WORK ORDER - Among the lines of the records below, copy those that hold the word "animaux".

(Stored items from a collection)
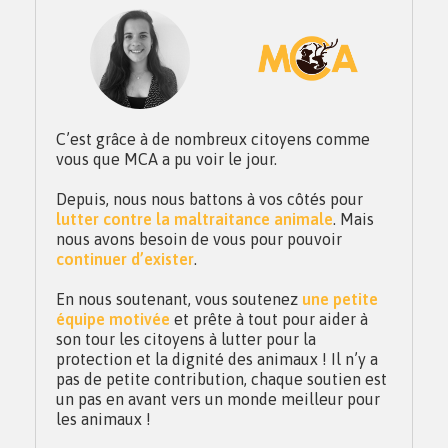
C’est grâce à de nombreux citoyens comme
vous que MCA a pu voir le jour.
Depuis, nous nous battons à vos côtés pour
lutter contre la maltraitance animale
. Mais
nous avons besoin de vous pour pouvoir
continuer d’exister
.
En nous soutenant, vous soutenez
une petite
équipe motivée
et prête à tout pour aider à
son tour les citoyens à lutter pour la
protection et la dignité des animaux ! Il n’y a
pas de petite contribution, chaque soutien est
un pas en avant vers un monde meilleur pour
les animaux !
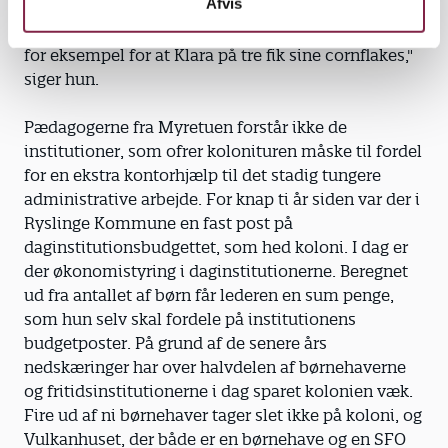
Afvis
hinanden. Nye venskaber udvikles, og de store
nusser om de små. I morges sørgede Emilie på fem
for eksempel for at Klara på tre fik sine cornflakes,"
siger hun.
Pædagogerne fra Myretuen forstår ikke de
institutioner, som ofrer kolonituren måske til fordel
for en ekstra kontorhjælp til det stadig tungere
administrative arbejde. For knap ti år siden var der i
Ryslinge Kommune en fast post på
daginstitutionsbudgettet, som hed koloni. I dag er
der økonomistyring i daginstitutionerne. Beregnet
ud fra antallet af børn får lederen en sum penge,
som hun selv skal fordele på institutionens
budgetposter. På grund af de senere års
nedskæringer har over halvdelen af børnehaverne
og fritidsinstitutionerne i dag sparet kolonien væk.
Fire ud af ni børnehaver tager slet ikke på koloni, og
Vulkanhuset, der både er en børnehave og en SFO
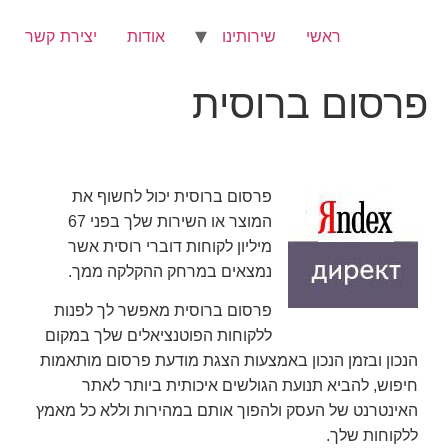
לג
תוכן
ראשי
שירותינו
אודות
יצירת קשר
פרסום ברוסית
פרסום ברוסית יכול לחשוף את
המוצר או השירות שלך בפני 67
מיליון לקוחות דוברי רוסית אשר
נמצאים במרחק ההקלקה ממך.
פרסום ברוסית מאפשר לך לפנות
ללקוחות הפוטנציאלים שלך במקום
הנכון ובזמן הנכון באמצעות הצגת מודעת פרסום מותאמות
חיפוש, להביא תנועת הגולשים איכותית ביותר לאתר
האינטרנט של העסק ולהפוך אותם במהירות וללא כל מאמץ
ללקוחות שלך.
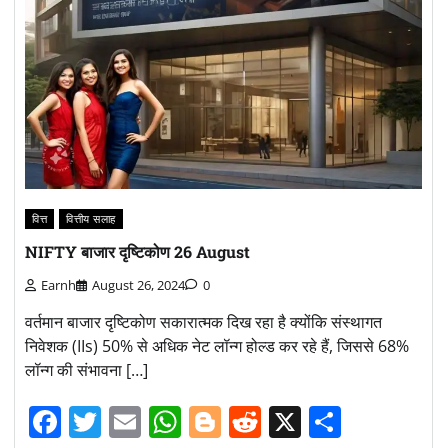
वित्त
वित्तीय सलाह
NIFTY बाजार दृष्टिकोण 26 August
Earnh
August 26, 2024
0
वर्तमान बाजार दृष्टिकोण सकारात्मक दिख रहा है क्योंकि संस्थागत
निवेशक (IIs) 50% से अधिक नेट लॉन्ग होल्ड कर रहे हैं, जिससे 68%
लॉन्ग की संभावना […]
Facebook
Twitter
Email
WhatsApp
Blogger
Reddit
X
Share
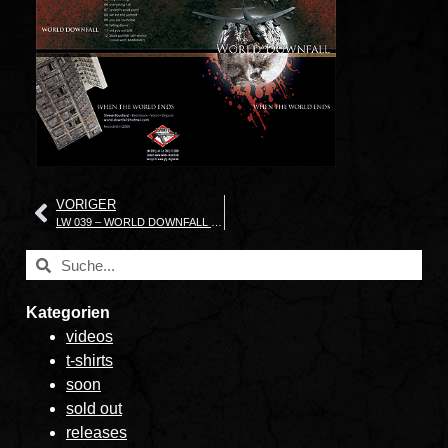
VORIGER
LW 039 – WORLD DOWNFALL – „When The World Ends“
Kategorien
videos
t-shirts
soon
sold out
releases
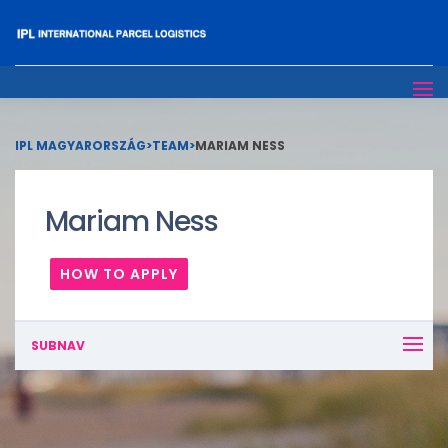
IPL MAGYARORSZÁG
>
TEAM
>
MARIAM NESS
Mariam Ness
HOW TO APPLY
SUBNAV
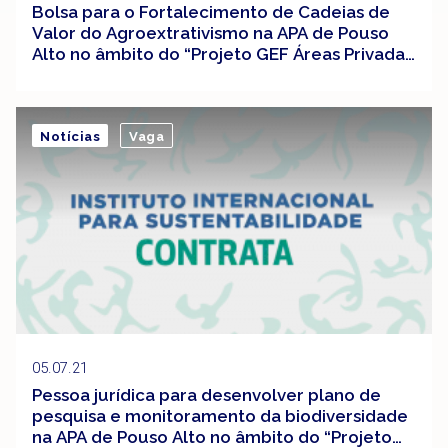
Bolsa para o Fortalecimento de Cadeias de
Valor do Agroextrativismo na APA de Pouso
Alto no âmbito do “Projeto GEF Áreas Privadas
– Conservando biodiversidade e paisagens
rurais
Notícias
Vaga
05.07.21
Pessoa jurídica para desenvolver plano de
pesquisa e monitoramento da biodiversidade
na APA de Pouso Alto no âmbito do “Projeto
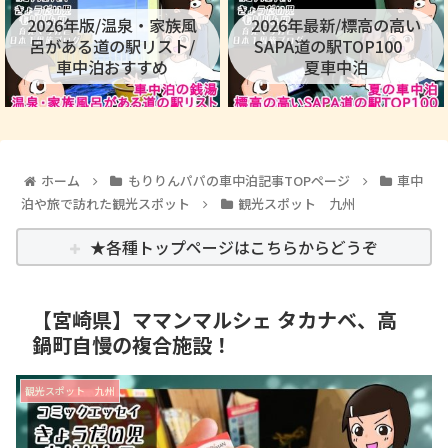
2026年版/温泉・家族風
2026年最新/標高の高い
呂がある道の駅リスト/
SAPA道の駅TOP100
車中泊おすすめ
夏車中泊
ホーム
もりりんパパの車中泊記事TOPページ
車中
泊や旅で訪れた観光スポット
観光スポット 九州
★各種トップページはこちらからどうぞ
【宮崎県】ママンマルシェ タカナベ、高
鍋町自慢の複合施設！
観光スポット 九州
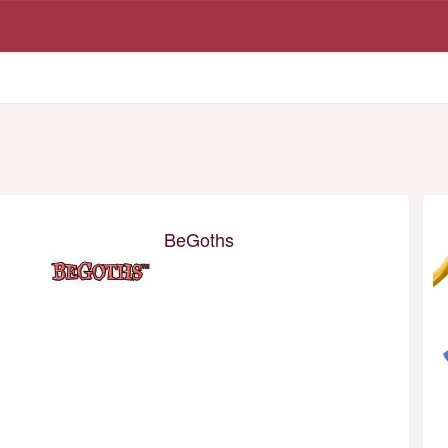
BeGoths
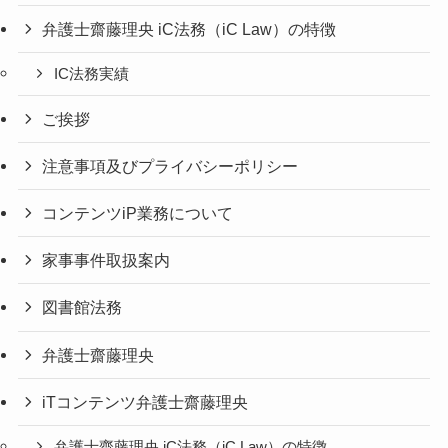
弁護士齋藤理央 iC法務（iC Law）の特徴
IC法務実績
ご挨拶
注意事項及びプライバシーポリシー
コンテンツiP業務について
家事事件取扱案内
図書館法務
弁護士齋藤理央
iTコンテンツ弁護士齋藤理央
弁護士齋藤理央 iC法務（iC Law）の特徴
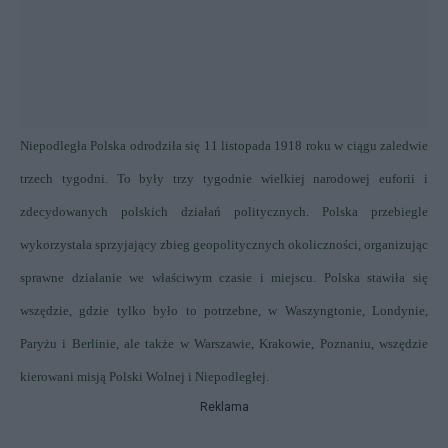
Niepodległa Polska odrodziła się 11 listopada 1918 roku w ciągu zaledwie
trzech tygodni. To były trzy tygodnie wielkiej narodowej euforii i
zdecydowanych polskich działań politycznych. Polska przebiegle
wykorzystała sprzyjający zbieg geopolitycznych okoliczności, organizując
sprawne działanie we właściwym czasie i miejscu. Polska stawiła się
wszędzie, gdzie tylko było to potrzebne, w Waszyngtonie, Londynie,
Paryżu i Berlinie, ale także w Warszawie, Krakowie, Poznaniu, wszędzie
kierowani misją Polski Wolnej i Niepodległej.
Reklama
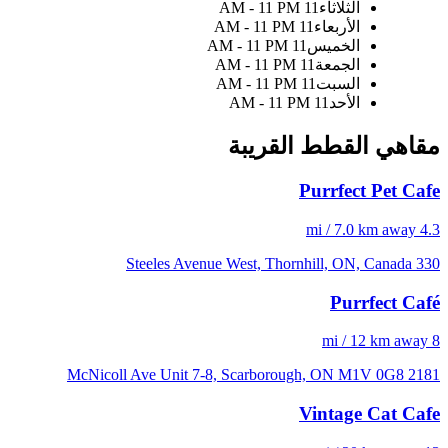
الثلاثاء
11 AM - 11 PM
الأربعاء
11 AM - 11 PM
الخميس
11 AM - 11 PM
الجمعة
11 AM - 11 PM
السبت
11 AM - 11 PM
الأحد
11 AM - 11 PM
مقاهي القطط القريبة
Purrfect Pet Cafe
4.3 mi / 7.0 km away
330 Steeles Avenue West, Thornhill, ON, Canada
Purrfect Café
8 mi / 12 km away
2181 McNicoll Ave Unit 7-8, Scarborough, ON M1V 0G8
Vintage Cat Cafe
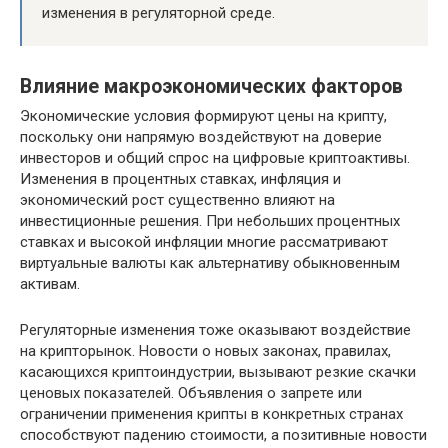
изменения в регуляторной среде.
Влияние макроэкономических факторов
Экономические условия формируют цены на крипту,
поскольку они напрямую воздействуют на доверие
инвесторов и общий спрос на цифровые криптоактивы.
Изменения в процентных ставках, инфляция и
экономический рост существенно влияют на
инвестиционные решения. При небольших процентных
ставках и высокой инфляции многие рассматривают
виртуальные валюты как альтернативу обыкновенным
активам.
Регуляторные изменения тоже оказывают воздействие
на крипторынок. Новости о новых законах, правилах,
касающихся криптоиндустрии, вызывают резкие скачки
ценовых показателей. Объявления о запрете или
ограничении применения крипты в конкретных странах
способствуют падению стоимости, а позитивные новости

WRITTEN RESPONSE -
protection et la dignité des animaux ! Il n’y a
les animaux !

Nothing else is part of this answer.